TASK DETAILS: From top to bottom, return the records that follow exactly.

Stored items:
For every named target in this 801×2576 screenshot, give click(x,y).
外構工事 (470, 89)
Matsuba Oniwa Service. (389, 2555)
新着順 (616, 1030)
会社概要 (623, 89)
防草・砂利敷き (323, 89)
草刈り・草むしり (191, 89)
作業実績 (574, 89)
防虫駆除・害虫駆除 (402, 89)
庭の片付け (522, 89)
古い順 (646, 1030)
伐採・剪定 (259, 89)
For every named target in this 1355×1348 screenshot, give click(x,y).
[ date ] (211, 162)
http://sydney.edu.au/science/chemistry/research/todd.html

TASK RESULT:
For every named target in this 801×2576 screenshot, give click(x,y).
外構工事 (470, 89)
Matsuba Oniwa Service. (389, 2555)
新着順 (616, 1030)
会社概要 (623, 89)
防草・砂利敷き (323, 89)
草刈り・草むしり (191, 89)
作業実績 (574, 89)
防虫駆除・害虫駆除 (402, 89)
庭の片付け (522, 89)
古い順 (646, 1030)
伐採・剪定 (259, 89)
For every named target in this 1355×1348 screenshot, give click(x,y).
[ date ] (211, 162)
http://sydney.edu.au/science/chemistry/research/todd.html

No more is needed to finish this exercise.